This view teaches that Adam’s sin did have some effect on humanity, but not to the degree that it rendered him unable to rectify the brokenness of sin. God intends the breech to be rectified, and has granted prevenient grace to all. This enables mankind to repent and believe if he so chooses. Whatever the ill effects of Adam’s sin, each person has been given the ability to choose God or to rebel against him, and his eternal destiny depends on the choice he makes.
“However, in Semi-Pelagianism there remains a moral ability within man that is unaffected by the Fall. We call this an "island of righteousness" by which the fallen sinner still has the inherent ability to incline or move himself to cooperate with God's grace.

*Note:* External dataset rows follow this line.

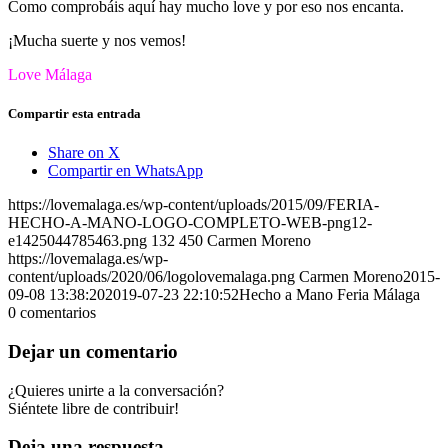
Como comprobáis aquí hay mucho love y por eso nos encanta.
¡Mucha suerte y nos vemos!
Love Málaga
Compartir esta entrada
Share on X
Compartir en WhatsApp
https://lovemalaga.es/wp-content/uploads/2015/09/FERIA-
HECHO-A-MANO-LOGO-COMPLETO-WEB-png12-
e1425044785463.png
132
450
Carmen Moreno
https://lovemalaga.es/wp-
content/uploads/2020/06/logolovemalaga.png
Carmen Moreno
2015-
09-08 13:38:20
2019-07-23 22:10:52
Hecho a Mano Feria Málaga
0
comentarios
Dejar un comentario
¿Quieres unirte a la conversación?
Siéntete libre de contribuir!
Deja una respuesta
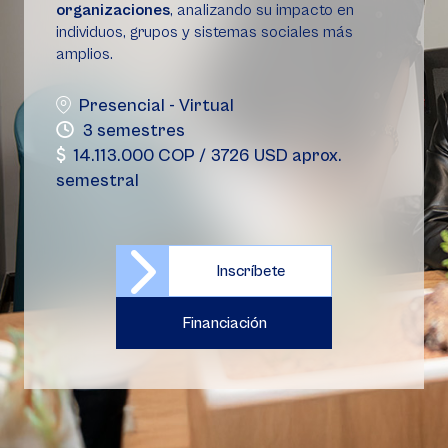
organizaciones
, analizando su impacto en
individuos, grupos y sistemas sociales más
amplios.
Presencial - Virtual
3 semestres
14.113.000 COP / 3726 USD aprox.
semestral
Inscríbete
Financiación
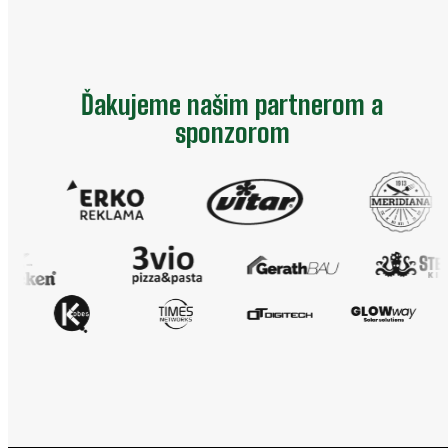
Ďakujeme našim partnerom a
sponzorom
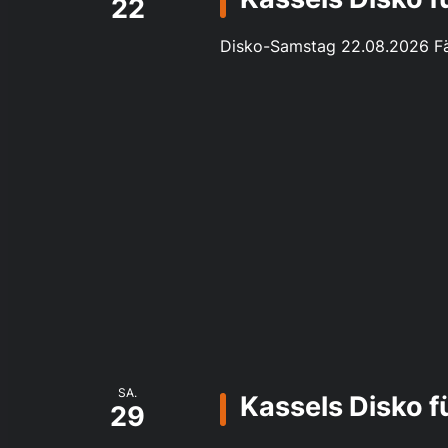
22
Disko-Samstag 22.08.2026 Fä
SA.
Kassels Disko 
29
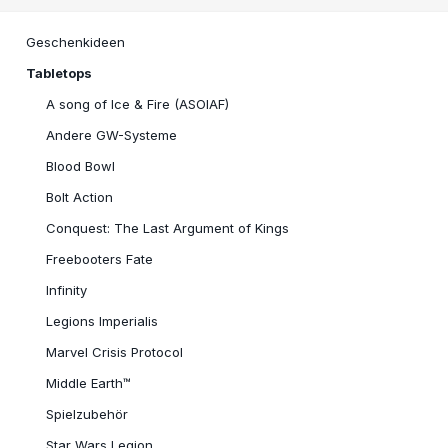
Geschenkideen
Tabletops
A song of Ice & Fire (ASOIAF)
Andere GW-Systeme
Blood Bowl
Bolt Action
Conquest: The Last Argument of Kings
Freebooters Fate
Infinity
Legions Imperialis
Marvel Crisis Protocol
Middle Earth™
Spielzubehör
Star Wars Legion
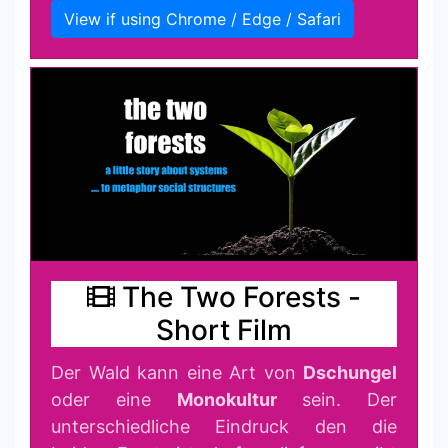
View if using Chrome / Edge / Safari
The Two Forests -
Short Film
Der Wald kann eine Art von
Dschungel
oder eine
Monokultur
sein. Der
unterschiedliche Eindruck den die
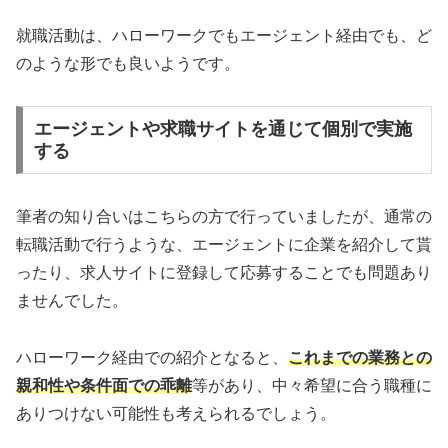
就職活動は、ハローワークでもエージェント経由でも、ど
のような形でも良いようです。
エージェントや求職サイトを通じて個別で実施
する
筆者の知り合いはこちらの方で行っていましたが、通常の
転職活動で行うような、エージェントに企業を紹介して貰
ったり、求人サイトに登録して応募することでも問題あり
ませんでした。
ハローワーク経由での紹介となると、
これまでの業務との
親和性や条件面での乖離
等があり、中々希望に合う職種に
ありつけない可能性も考えられるでしょう。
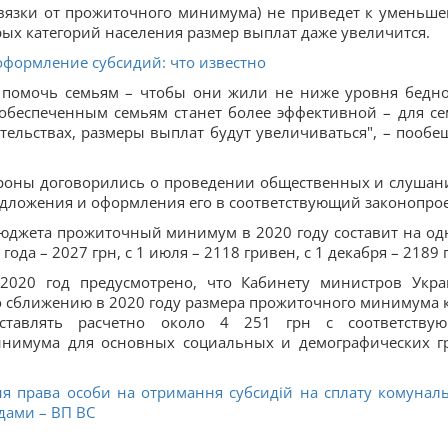
твязки от прожиточного минимума) не приведет к уменьш
рых категорий населения размер выплат даже увеличится.
оформление субсидий: что известно
о помочь семьям – чтобы они жили не ниже уровня бедно
обеспеченным семьям станет более эффективной – для се
ельствах, размеры выплат будут увеличиваться", – пообе
ороны договорились о проведении общественных и слушан
едложения и оформления его в соответствующий законопрое
бюджета прожиточный минимум в 2020 году составит на од
года – 2027 грн, с 1 июля – 2118 гривен, с 1 декабря – 2189 
 2020 год предусмотрено, что Кабинету министров Укр
 сближению в 2020 году размера прожиточного минимума к
ставлять расчетно около 4 251 грн с соответству
инимума для основных социальных и демографических г
я права особи на отримання субсидій на сплату комунал
дами – ВП ВС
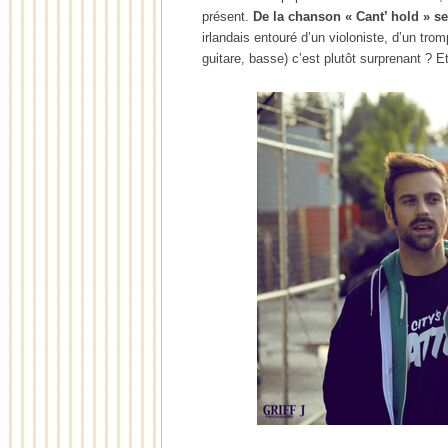
présent.
De la chanson « Cant’ hold » 
irlandais entouré d’un violoniste, d’un tromp
guitare, basse) c’est plutôt surprenant ? E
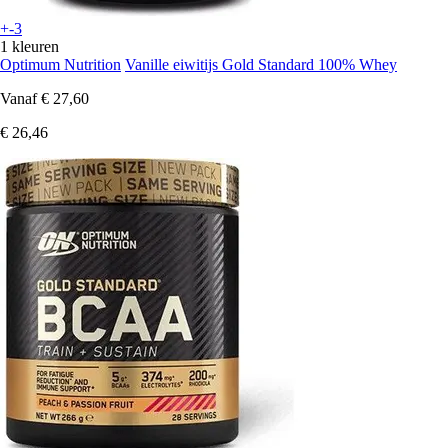
+-3
1 kleuren
Optimum Nutrition
Vanille eiwitijs Gold Standard 100% Whey
Vanaf
€ 27,60
€ 26,46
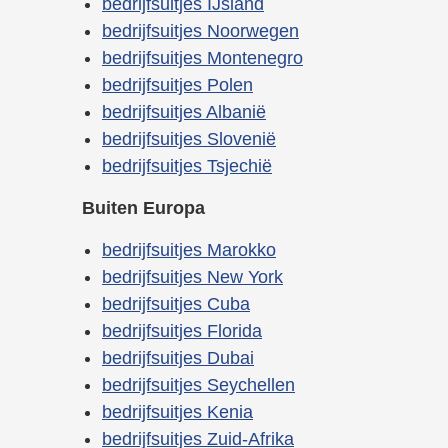
bedrijfsuitjes IJsland
bedrijfsuitjes Noorwegen
bedrijfsuitjes Montenegro
bedrijfsuitjes Polen
bedrijfsuitjes Albanië
bedrijfsuitjes Slovenië
bedrijfsuitjes Tsjechië
Buiten Europa
bedrijfsuitjes Marokko
bedrijfsuitjes New York
bedrijfsuitjes Cuba
bedrijfsuitjes Florida
bedrijfsuitjes Dubai
bedrijfsuitjes Seychellen
bedrijfsuitjes Kenia
bedrijfsuitjes Zuid-Afrika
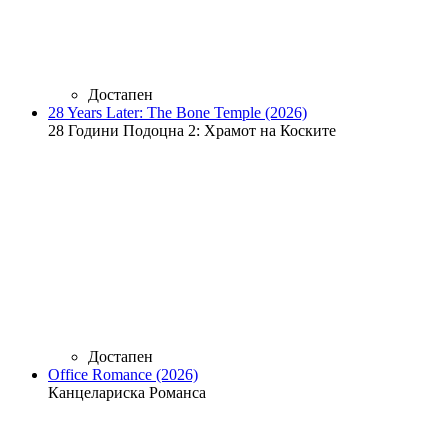
Достапен
28 Years Later: The Bone Temple (2026)
28 Години Подоцна 2: Храмот на Коските
Достапен
Office Romance (2026)
Канцелариска Романса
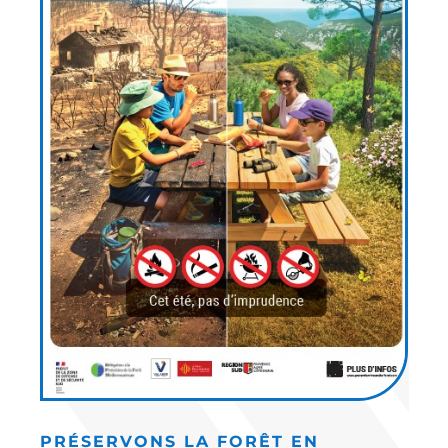
PRÉSERVONS LA FORÊT EN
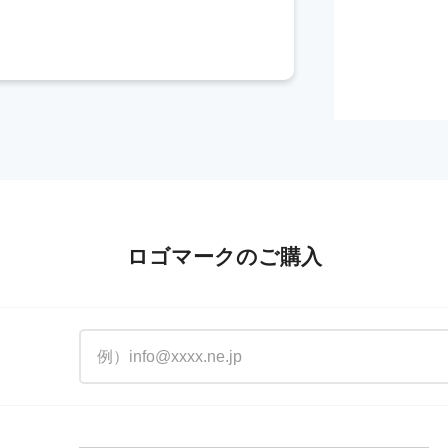
ロゴマークのご購入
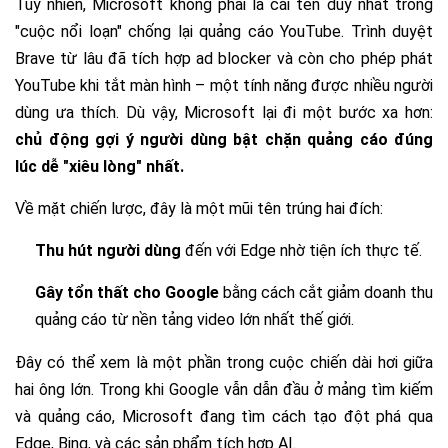
Tuy nhiên, Microsoft không phải là cái tên duy nhất trong
"cuộc nổi loạn" chống lại quảng cáo YouTube. Trình duyệt
Brave từ lâu đã tích hợp ad blocker và còn cho phép phát
YouTube khi tắt màn hình – một tính năng được nhiều người
dùng ưa thích. Dù vậy, Microsoft lại đi một bước xa hơn:
chủ động gợi ý người dùng bật chặn quảng cáo đúng
lúc dễ "xiêu lòng" nhất.
Về mặt chiến lược, đây là một mũi tên trúng hai đích:
Thu hút người dùng
đến với Edge nhờ tiện ích thực tế.
Gây tổn thất cho Google
bằng cách cắt giảm doanh thu
quảng cáo từ nền tảng video lớn nhất thế giới.
Đây có thể xem là một phần trong cuộc chiến dài hơi giữa
hai ông lớn. Trong khi Google vẫn dẫn đầu ở mảng tìm kiếm
và quảng cáo, Microsoft đang tìm cách tạo đột phá qua
Edge, Bing, và các sản phẩm tích hợp AI.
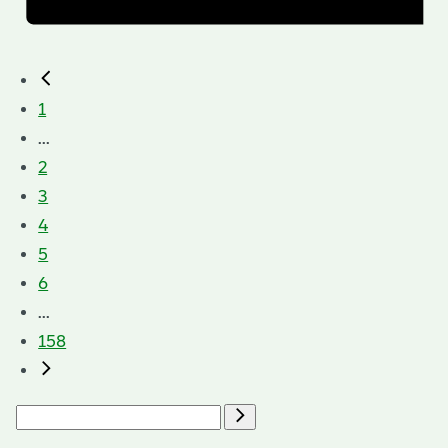
1
...
2
3
4
5
6
...
158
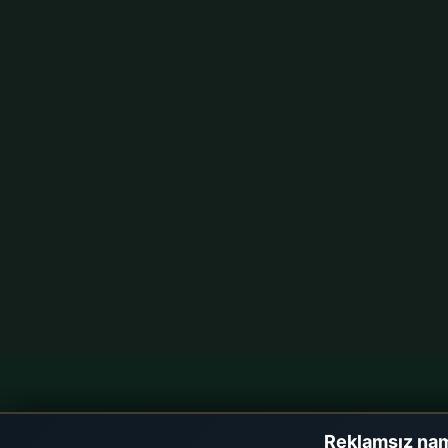
Namaz Vakitleri
Hızlı Eriş
Reklamsız nam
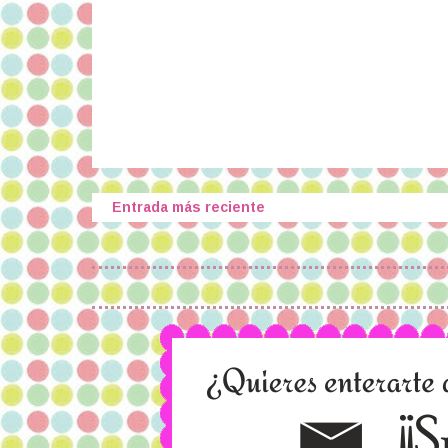
Entrada más reciente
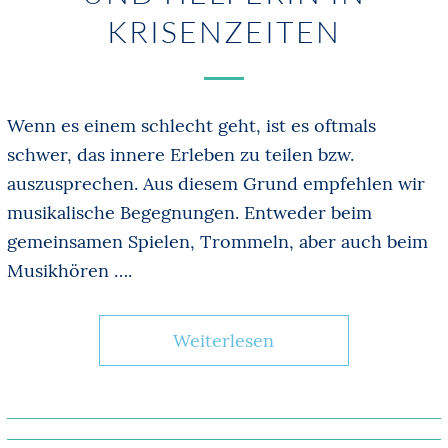
KRISENZEITEN
Wenn es einem schlecht geht, ist es oftmals
schwer, das innere Erleben zu teilen bzw.
auszusprechen. Aus diesem Grund empfehlen wir
musikalische Begegnungen. Entweder beim
gemeinsamen Spielen, Trommeln, aber auch beim
Musikhören ….
Weiterlesen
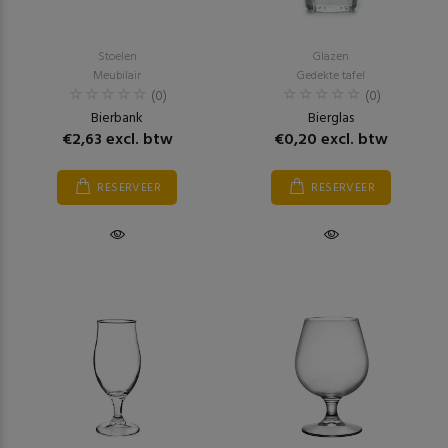
Stoelen
Glazen
Meubilair
Gedekte tafel
(0)
(0)
Bierbank
Bierglas
€2,63 excl. btw
€0,20 excl. btw
RESERVEER
RESERVEER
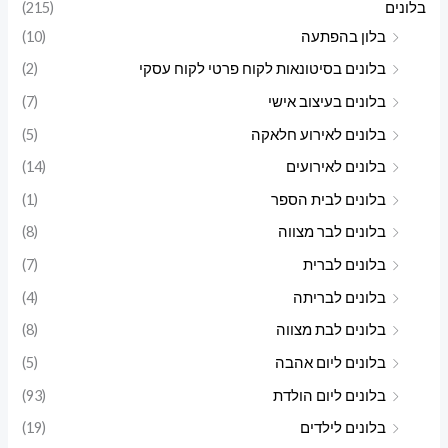
בלונים
(215)
י
י
בלון בהפתעה
(10)
מ
מ
בלונים בסיטונאות לקוח פרטי לקוח עסקי
(2)
ל
ל
בלונים בעיצוב אישי
(7)
י
י
בלונים לאירוע חלאקה
(5)
בלונים לאירועים
(14)
בלונים לבית הספר
(1)
בלונים לבר מצווה
(8)
בלונים לברית
(7)
בלונים לבריתה
(4)
בלונים לבת מצווה
(8)
בלונים ליום אהבה
(5)
בלונים ליום הולדת
(93)
בלונים לילדים
(19)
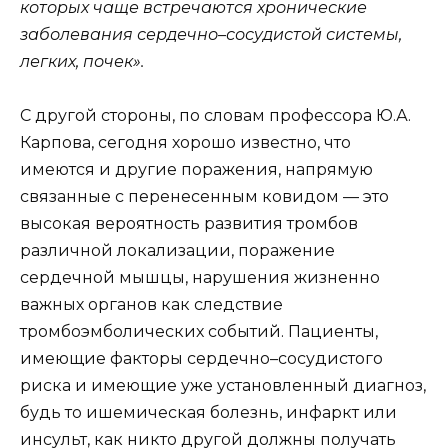
которых чаще встречаются хронические
заболевания сердечно–сосудистой системы,
легких, почек».
С другой стороны, по словам профессора Ю.А.
Карпова, сегодня хорошо известно, что
имеются и другие поражения, напрямую
связанные с перенесенным ковидом — это
высокая вероятность развития тромбов
различной локализации, поражение
сердечной мышцы, нарушения жизненно
важных органов как следствие
тромбоэмболических событий. Пациенты,
имеющие факторы сердечно–сосудистого
риска и имеющие уже установленный диагноз,
будь то ишемическая болезнь, инфаркт или
инсульт, как никто другой должны получать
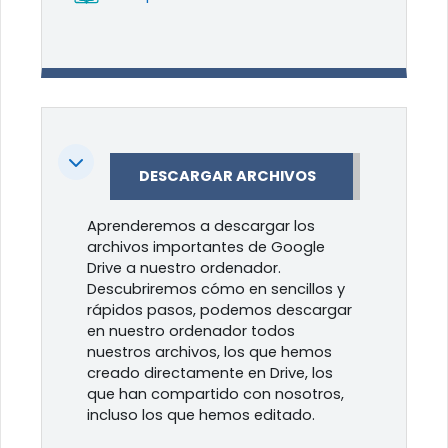
Colapsar
DESCARGAR ARCHIVOS
Aprenderemos a descargar los
archivos importantes de Google
Drive a nuestro ordenador.
Descubriremos cómo en sencillos y
rápidos pasos, podemos descargar
en nuestro ordenador todos
nuestros archivos, los que hemos
creado directamente en Drive, los
que han compartido con nosotros,
incluso los que hemos editado.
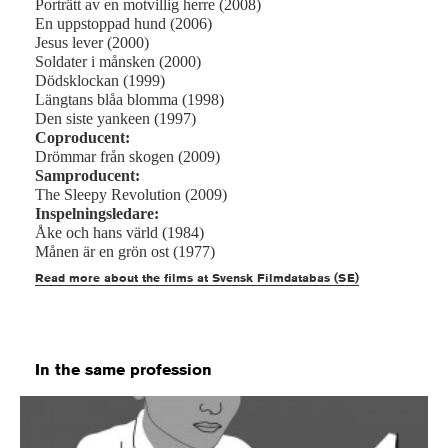
Porträtt av en motvillig herre (2008)
En uppstoppad hund (2006)
Jesus lever (2000)
Soldater i månsken (2000)
Dödsklockan (1999)
Längtans blåa blomma (1998)
Den siste yankeen (1997)
Coproducent:
Drömmar från skogen (2009)
Samproducent:
The Sleepy Revolution (2009)
Inspelningsledare:
Åke och hans värld (1984)
Månen är en grön ost (1977)
Read more about the films at Svensk Filmdatabas (SE)
In the same profession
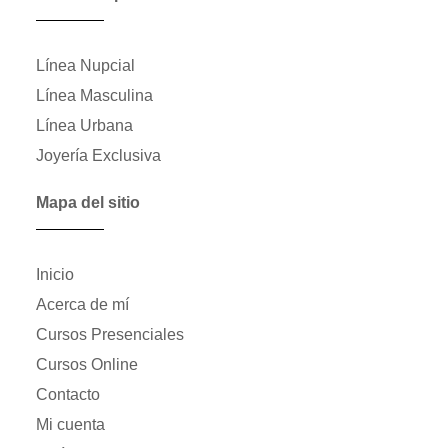
Línea Nupcial
Línea Masculina
Línea Urbana
Joyería Exclusiva
Mapa del sitio
Inicio
Acerca de mí
Cursos Presenciales
Cursos Online
Contacto
Mi cuenta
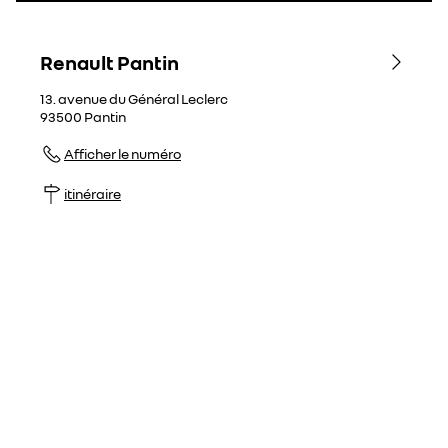
Renault Pantin
13. avenue du Général Leclerc
93500
Pantin
Afficher le numéro
itinéraire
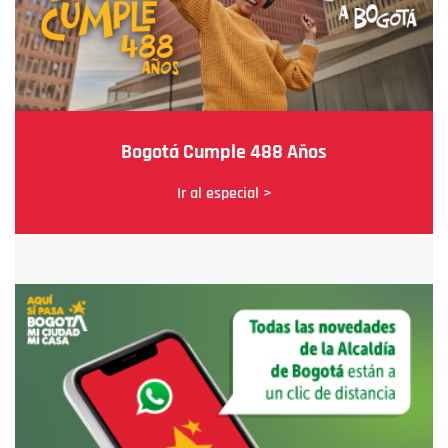
Bogotá Cumple 488 Años
Ir al especial >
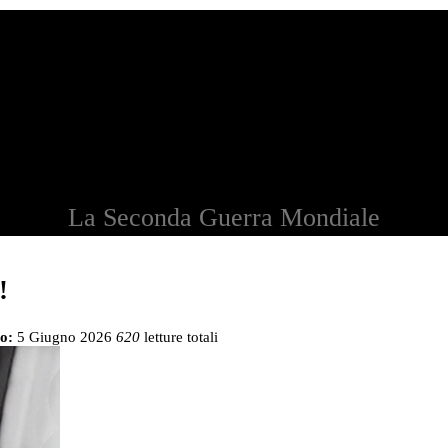
La Seconda Guerra Mondiale
!
o:
5 Giugno 2026
620
letture totali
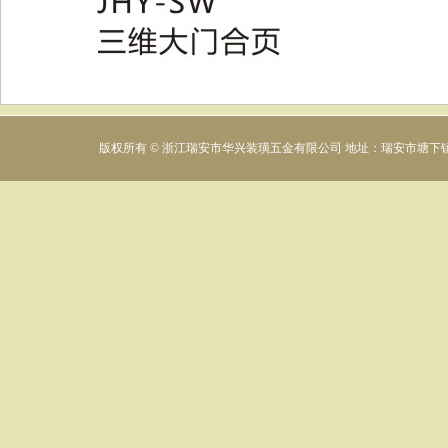
版权所有 © 浙江瑞安市华兴装璜五金有限公司 地址：瑞安市塘下镇下村工业区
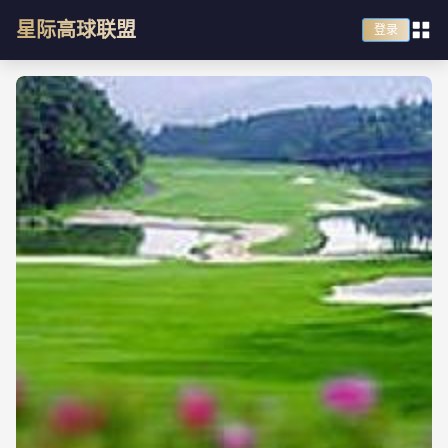
星际高球联盟
登录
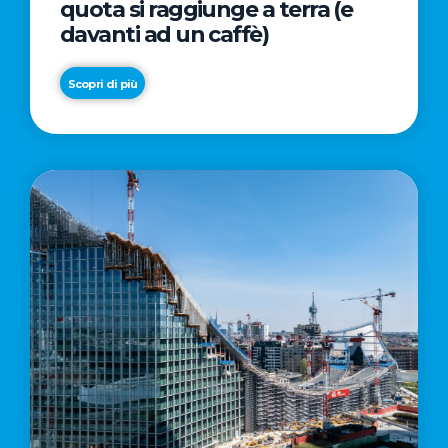
quota si raggiunge a terra (e
davanti ad un caffè)
Scopri di più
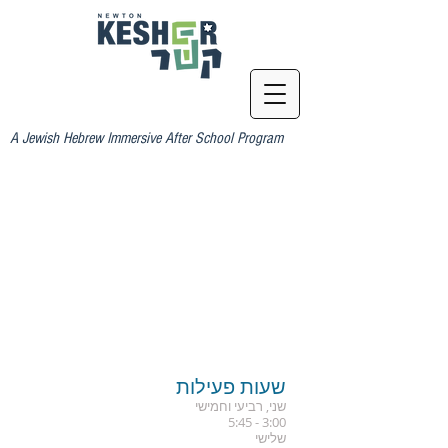
A Jewish Hebrew Immersive After School Program
שעות פעילות
שני, רביעי וחמישי
3:00 - 5:45
שלישי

Grace is necessary but not necessarily effective. Its effect always depends upon the sinner's cooperation with it by virtue of the exercise of the will.” (R. C. Sproul, http://www.leaderu.com/theology/augpelagius.html)
The question of mankind’s depravity must be answered with Scripture. Paul makes it clear:
Rom. 3.9-18 What then? Are we Jews any better off? No, not at all. For we have already charged that all, both Jews and Greeks, are under sin, 10 as it is written: “None is righteous, no, not one; 11 no one understands; no one seeks for God. 12 All have turned aside; together they have become worthless; no one does good, not even one.” 13 “Their throat is an open grave; they use their tongues to deceive.” “The venom of asps is under their lips.” 14 “Their mouth is full of curses and bitterness.” 15 “Their feet are swift to shed blood; 16 in their paths are ruin and misery, 17 and the way of peace they have not known.” 18 “There is no fear of God before their eyes.”
But … this raises real questions about freedom, and free moral agency! And we will address these issues in a coming lesson.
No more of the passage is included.